I paused. Normally I would have murmured assent, but this night was different. So I said, “That might be true. But I’m sister to two black brothers, wife to a black husband, and now mother to a black son. Every day when I think of my husband or brothers going to work, or school, I fear for them. Police wives aren’t the only ones who know what it’s like.”
This sparked a deep conversation about the Black Lives Matter movement, about police officers, and about how the media dangerously simplifies the narrative.
3. We listened…truly.
There are a few ways to listen. Most of the time, we listen with a focus on self. Our internal dialogue sounds something like this:
“How does what this person is saying affect me?”

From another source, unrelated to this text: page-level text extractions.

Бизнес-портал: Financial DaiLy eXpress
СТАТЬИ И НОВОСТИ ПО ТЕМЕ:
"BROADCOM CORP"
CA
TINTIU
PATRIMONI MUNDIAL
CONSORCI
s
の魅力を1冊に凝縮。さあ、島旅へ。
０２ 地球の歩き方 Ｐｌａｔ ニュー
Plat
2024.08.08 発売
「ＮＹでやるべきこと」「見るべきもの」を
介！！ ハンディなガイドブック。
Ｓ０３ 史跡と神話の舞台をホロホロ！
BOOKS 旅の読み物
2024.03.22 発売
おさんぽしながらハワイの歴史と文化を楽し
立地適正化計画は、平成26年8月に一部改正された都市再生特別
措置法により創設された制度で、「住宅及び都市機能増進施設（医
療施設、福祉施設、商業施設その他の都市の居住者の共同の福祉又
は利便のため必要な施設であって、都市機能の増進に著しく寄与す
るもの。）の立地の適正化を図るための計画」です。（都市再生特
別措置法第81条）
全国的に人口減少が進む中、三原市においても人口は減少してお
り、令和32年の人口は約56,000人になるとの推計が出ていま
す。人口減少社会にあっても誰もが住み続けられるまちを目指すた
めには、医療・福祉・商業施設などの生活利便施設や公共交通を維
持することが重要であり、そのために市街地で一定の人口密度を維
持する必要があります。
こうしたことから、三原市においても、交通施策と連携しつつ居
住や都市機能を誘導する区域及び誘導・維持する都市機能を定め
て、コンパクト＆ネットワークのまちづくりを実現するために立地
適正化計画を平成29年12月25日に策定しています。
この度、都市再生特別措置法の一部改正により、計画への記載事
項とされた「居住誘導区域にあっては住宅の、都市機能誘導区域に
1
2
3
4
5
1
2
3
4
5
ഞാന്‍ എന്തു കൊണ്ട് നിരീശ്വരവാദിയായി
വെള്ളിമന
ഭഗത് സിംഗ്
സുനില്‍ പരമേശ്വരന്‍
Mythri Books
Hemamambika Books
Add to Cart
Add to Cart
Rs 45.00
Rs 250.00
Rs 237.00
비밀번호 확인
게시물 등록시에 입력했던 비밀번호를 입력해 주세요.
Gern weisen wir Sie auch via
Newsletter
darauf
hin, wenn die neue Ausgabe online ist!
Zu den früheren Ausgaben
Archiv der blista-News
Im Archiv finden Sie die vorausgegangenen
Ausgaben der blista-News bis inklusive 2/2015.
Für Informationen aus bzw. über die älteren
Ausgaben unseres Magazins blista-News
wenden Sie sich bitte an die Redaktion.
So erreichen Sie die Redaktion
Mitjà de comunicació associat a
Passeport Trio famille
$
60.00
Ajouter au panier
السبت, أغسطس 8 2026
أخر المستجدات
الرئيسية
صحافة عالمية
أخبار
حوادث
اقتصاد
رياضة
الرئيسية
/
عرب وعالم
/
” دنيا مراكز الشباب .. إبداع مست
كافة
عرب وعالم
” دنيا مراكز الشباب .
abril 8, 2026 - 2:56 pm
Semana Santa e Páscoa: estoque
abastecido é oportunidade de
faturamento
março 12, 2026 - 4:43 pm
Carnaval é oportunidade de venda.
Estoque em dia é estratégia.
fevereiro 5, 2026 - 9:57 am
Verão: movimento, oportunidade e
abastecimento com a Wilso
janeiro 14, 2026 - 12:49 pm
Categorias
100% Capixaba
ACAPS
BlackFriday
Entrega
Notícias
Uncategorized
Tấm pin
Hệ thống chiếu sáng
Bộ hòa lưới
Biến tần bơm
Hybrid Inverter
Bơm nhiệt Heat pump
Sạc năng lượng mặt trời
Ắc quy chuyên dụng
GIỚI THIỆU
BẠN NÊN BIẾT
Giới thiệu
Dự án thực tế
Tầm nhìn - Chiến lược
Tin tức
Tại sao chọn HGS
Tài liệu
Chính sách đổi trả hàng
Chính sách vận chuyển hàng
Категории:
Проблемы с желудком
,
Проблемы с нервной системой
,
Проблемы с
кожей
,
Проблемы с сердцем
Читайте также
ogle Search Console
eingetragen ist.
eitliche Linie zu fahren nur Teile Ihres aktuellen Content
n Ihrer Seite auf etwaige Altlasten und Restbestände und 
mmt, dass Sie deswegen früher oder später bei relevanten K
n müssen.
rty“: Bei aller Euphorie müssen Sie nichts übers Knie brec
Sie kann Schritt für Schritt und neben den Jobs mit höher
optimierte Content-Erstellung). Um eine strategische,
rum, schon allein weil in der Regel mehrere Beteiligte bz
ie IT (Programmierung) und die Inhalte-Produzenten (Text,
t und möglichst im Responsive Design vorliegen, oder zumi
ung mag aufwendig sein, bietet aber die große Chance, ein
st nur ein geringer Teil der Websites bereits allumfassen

“Do I agree or disagree with this?”
“What am I going to say next?”
But this time felt different. I fully focused on my new friend and what he had to say, and he did the same for me. And he blossomed under the gift of that focus. I learned more about him and his story over the course of those hours than I usually learn about people in years…just by listening to him.
At the end of the night, we got our books signed, thanked each other, and went our separate ways. In a city the size of New York, I’ll probably never see him again. But every time I strike up a conversation with a stranger, I’ll remember him.